- INPUT RECORDS:
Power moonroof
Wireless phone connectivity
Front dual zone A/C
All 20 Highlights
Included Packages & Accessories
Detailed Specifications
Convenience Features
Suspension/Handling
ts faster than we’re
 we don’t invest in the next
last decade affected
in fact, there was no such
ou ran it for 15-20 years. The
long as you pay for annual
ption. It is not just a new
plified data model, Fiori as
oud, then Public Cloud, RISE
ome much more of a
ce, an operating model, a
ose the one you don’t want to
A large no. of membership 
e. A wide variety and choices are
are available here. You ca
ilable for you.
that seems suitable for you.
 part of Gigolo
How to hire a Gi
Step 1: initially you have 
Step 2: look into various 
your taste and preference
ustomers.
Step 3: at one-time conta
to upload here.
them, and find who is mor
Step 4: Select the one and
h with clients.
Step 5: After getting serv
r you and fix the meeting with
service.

* * *

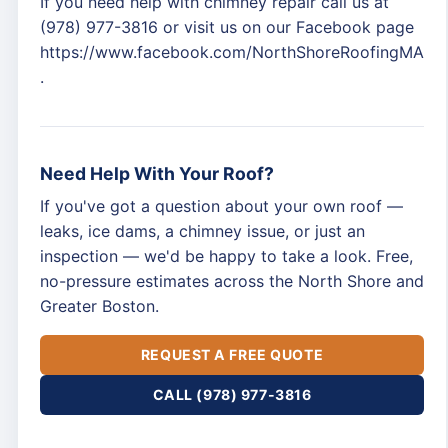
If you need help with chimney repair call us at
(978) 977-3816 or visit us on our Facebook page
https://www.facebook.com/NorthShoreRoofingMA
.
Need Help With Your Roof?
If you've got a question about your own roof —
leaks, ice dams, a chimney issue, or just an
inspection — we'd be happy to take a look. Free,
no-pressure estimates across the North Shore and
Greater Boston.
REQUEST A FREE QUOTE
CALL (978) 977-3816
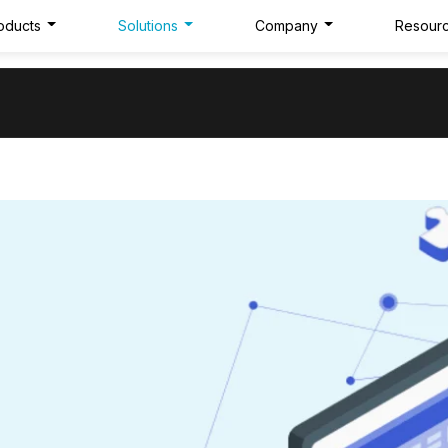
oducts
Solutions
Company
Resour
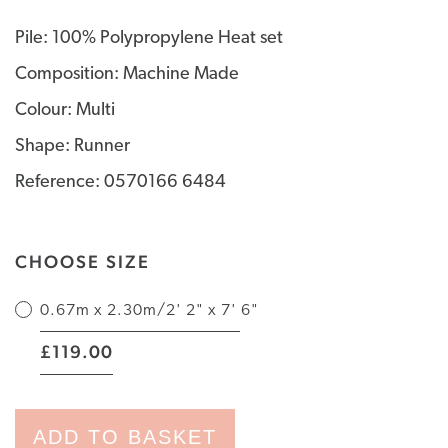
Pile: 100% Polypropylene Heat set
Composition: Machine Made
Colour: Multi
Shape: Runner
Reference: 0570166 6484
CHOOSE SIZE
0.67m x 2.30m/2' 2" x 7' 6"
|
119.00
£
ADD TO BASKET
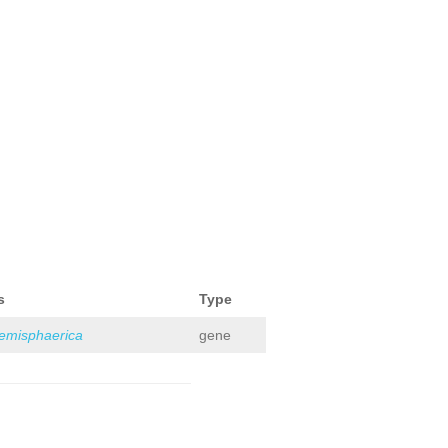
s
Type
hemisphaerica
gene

- EXERCISE: When you reach the line holding "Convenience Features" in the records above, begin reproducing exactly, stop after the line holding "How to hire a Gi", and output nothing else.

- WRITTEN SOLUTION:
Convenience Features
Suspension/Handling
ts faster than we’re
 we don’t invest in the next
last decade affected
in fact, there was no such
ou ran it for 15-20 years. The
long as you pay for annual
ption. It is not just a new
plified data model, Fiori as
oud, then Public Cloud, RISE
ome much more of a
ce, an operating model, a
ose the one you don’t want to
A large no. of membership 
e. A wide variety and choices are
are available here. You ca
ilable for you.
that seems suitable for you.
 part of Gigolo
How to hire a Gi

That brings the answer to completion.